Extracted data entries:
+++++
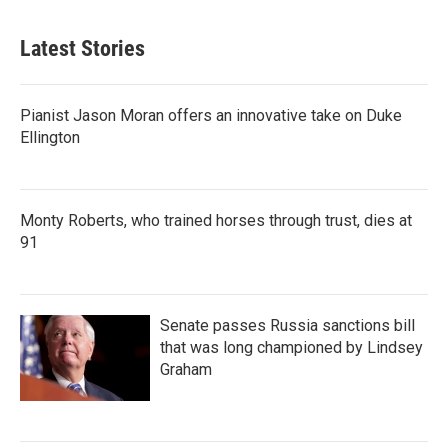
Latest Stories
Pianist Jason Moran offers an innovative take on Duke
Ellington
Monty Roberts, who trained horses through trust, dies at
91
Senate passes Russia sanctions bill
that was long championed by Lindsey
Graham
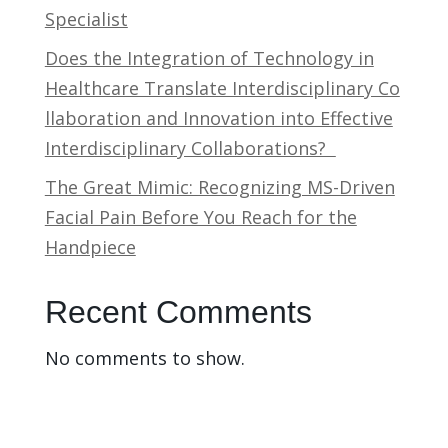
Specialist
Does the Integration of Technology in
Healthcare Translate Interdisciplinary Co
llaboration and Innovation into Effective
Interdisciplinary Collaborations?
The Great Mimic: Recognizing MS-Driven
Facial Pain Before You Reach for the
Handpiece
Recent Comments
No comments to show.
+++++
Exercise aim ▸
Filter the entries above down to the lines that hold the word "Interdisciplinary", and copy those lines.

Result below ▸
Healthcare Translate Interdisciplinary Co
Interdisciplinary Collaborations?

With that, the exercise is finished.